| Attribute | Value |
|---|---|
| Combat | ATK 80 DEF 75 SPR 30 SPD 78 INT 60 |
| Rank | Inhabitants of the Asura Realm / Third of the Six Realms |
| Domain | Power, warfare, jealousy, competitive rage, thwarted ambition |
| Alignment | Buddhist |
| Weakness | Consumed by envy; always at war with the devas; can never enjoy what they have because they obsess over what others have |
| Counter | Equanimity and contentment -- the antidotes to jealousy |
| Source | Abhidharmakosa; Digha Nikaya; Sakkapanha Sutta |
The asuras are powerful beings — stronger than humans, longer-lived, and possessing great material wealth. But they are consumed by jealousy.

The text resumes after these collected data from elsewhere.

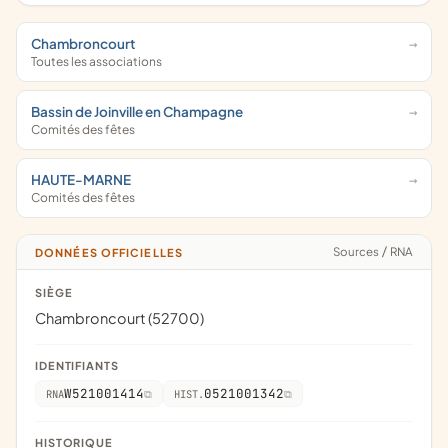
Chambroncourt
Toutes les associations
Bassin de Joinville en Champagne
Comités des fêtes
HAUTE-MARNE
Comités des fêtes
Sources
/
RNA
DONNÉES OFFICIELLES
SIÈGE
Chambroncourt (52700)
IDENTIFIANTS
W521001414
0521001342
RNA
HIST.
HISTORIQUE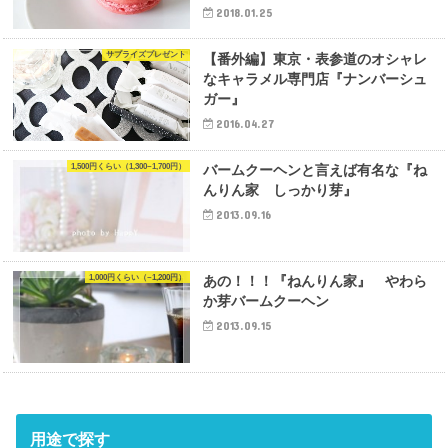
2018.01.25
サプライズプレゼント
【番外編】東京・表参道のオシャレ
なキャラメル専門店『ナンバーシュ
ガー』
2016.04.27
1,500円くらい（1,300~1,700円）
バームクーヘンと言えば有名な『ね
んりん家 しっかり芽』
2013.09.16
1,000円くらい（~1,200円）
あの！！！『ねんりん家』 やわら
か芽バームクーヘン
2013.09.15
用途で探す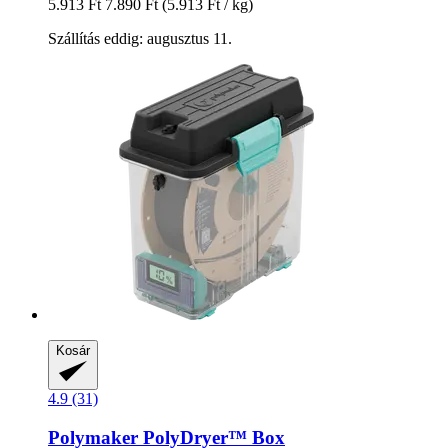
5.913 Ft
7.890 Ft
(5.913 Ft / kg)
Szállítás eddig: augusztus 11.
Kosár
4.9 (31)
Polymaker
PolyDryer™ Box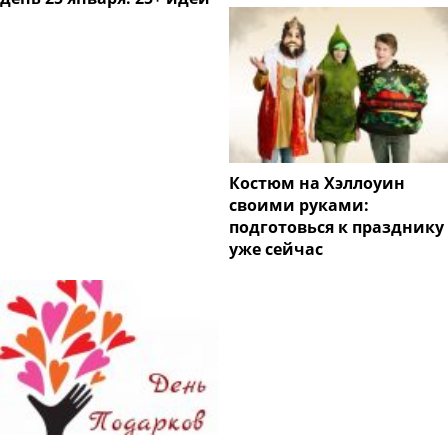
Костюм на Хэллоуин
своими руками:
подготовься к празднику
уже сейчас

In Buddhist cosmology, the asuras and the devas (gods) were once unified, but the asuras were expelled from heaven after a conflict and now wage endless war against the gods, trying to reclaim what they lost. They can see the splendor of the deva realm above them, and it drives them mad with envy.
The asura realm is not a realm of evil — it is a realm of comparison. Asuras are not wicked; they are competitive. They do not want to destroy the good — they want to HAVE the good that others have. Their suffering is the suffering of the person who has a beautiful house but is miserable because their neighbor’s house is larger. They have everything except the ability to enjoy it.
The parallels:
- Fallen Angels: The asuras’ expulsion from heaven and their subsequent war against the gods directly parallels the fall of Satan and his angels (Revelation 12:7-9). Both are powerful beings cast out of paradise who wage perpetual war against the divine order. The difference: in Christianity, the fallen angels are morally evil (they rebelled against God); in Buddhism, the asuras are psychologically trapped (they are consumed by envy, not by malice).

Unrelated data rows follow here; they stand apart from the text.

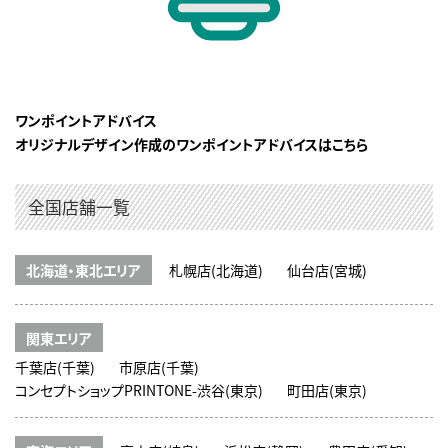
ワンポイントアドバイス
オリジナルデザイン作成のワンポイントアドバイスはこちら
全国店舗一覧
北海道・東北エリア
札幌店(北海道)
仙台店(宮城)
関東エリア
千葉店(千葉)
市原店(千葉)
コンセプトショップPRINTONE-渋谷(東京)
町田店(東京)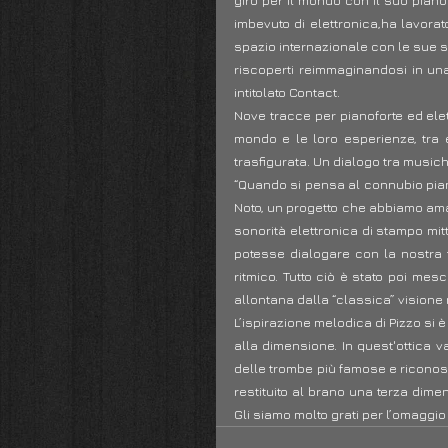
giro per il mondo con il suo piano
imbevuto di elettronica,ha lavorat
spazio internazionale con le sue sc
riscoperti reimmaginandosi in una
intitolato Contact.
Nove tracce per pianoforte ed elet
mondo e le loro esperienze, tra el
trasfigurata. Un dialogo tra music
“Quando si pensa al connubio pian
Noto, un progetto che abbiamo amat
sonorità elettronica di stampo mit
potesse dialogare con la nostra 
ritmico. Tutto ciò è stato poi mes
allontana dalla “classica” visione
L’ispirazione melodica di Pizzo si è
alla dimensione. In quest'ottica v
delle trombe più famose e riconosci
restituito al brano una terza dimen
Gli siamo molto grati per l’omaggio 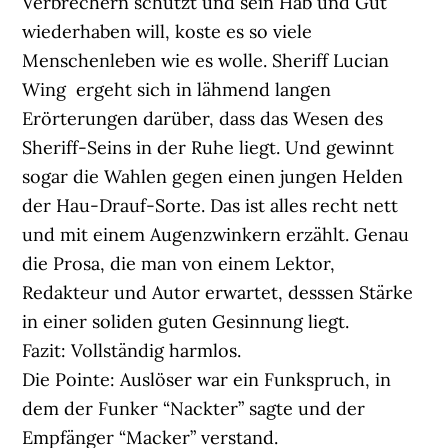
Verbrechern schützt und sein Hab und Gut
wiederhaben will, koste es so viele
Menschenleben wie es wolle. Sheriff Lucian
Wing ergeht sich in lähmend langen
Erörterungen darüber, dass das Wesen des
Sheriff-Seins in der Ruhe liegt. Und gewinnt
sogar die Wahlen gegen einen jungen Helden
der Hau-Drauf-Sorte. Das ist alles recht nett
und mit einem Augenzwinkern erzählt. Genau
die Prosa, die man von einem Lektor,
Redakteur und Autor erwartet, desssen Stärke
in einer soliden guten Gesinnung liegt.
Fazit: Vollständig harmlos.
Die Pointe: Auslöser war ein Funkspruch, in
dem der Funker “Nackter” sagte und der
Empfänger “Macker” verstand.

- The Titans: In Greek mythology, the Titans were the older gods defeated by the Olympians and imprisoned in Tartarus. The structural parallel to the asuras is precise: a race of powerful beings at war with the ruling gods, defeated but not destroyed, perpetually resentful.

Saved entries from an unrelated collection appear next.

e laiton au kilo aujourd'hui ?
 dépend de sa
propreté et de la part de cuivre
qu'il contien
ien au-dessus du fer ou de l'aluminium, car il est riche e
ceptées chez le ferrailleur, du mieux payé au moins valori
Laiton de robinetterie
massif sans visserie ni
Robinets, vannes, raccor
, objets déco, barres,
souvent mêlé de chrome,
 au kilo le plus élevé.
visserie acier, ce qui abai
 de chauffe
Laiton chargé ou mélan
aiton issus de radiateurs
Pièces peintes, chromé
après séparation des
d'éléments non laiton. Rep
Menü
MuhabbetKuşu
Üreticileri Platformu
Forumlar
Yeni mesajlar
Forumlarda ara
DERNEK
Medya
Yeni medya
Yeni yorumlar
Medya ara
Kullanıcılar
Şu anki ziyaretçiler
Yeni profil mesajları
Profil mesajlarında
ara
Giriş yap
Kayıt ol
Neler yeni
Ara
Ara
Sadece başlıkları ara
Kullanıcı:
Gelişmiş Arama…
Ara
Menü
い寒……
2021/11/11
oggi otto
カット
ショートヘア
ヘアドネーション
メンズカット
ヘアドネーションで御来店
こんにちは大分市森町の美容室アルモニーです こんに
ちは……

- Corporate culture, politics, academia: Buddhist teachers frequently use asuras as a metaphor for environments where brilliant, capable people destroy themselves and each other through competitive jealousy. The asura realm is anywhere that success is measured by comparison rather than by inherent worth.
“The asura has everything he needs to be happy. He has only one problem: he knows someone who has more.”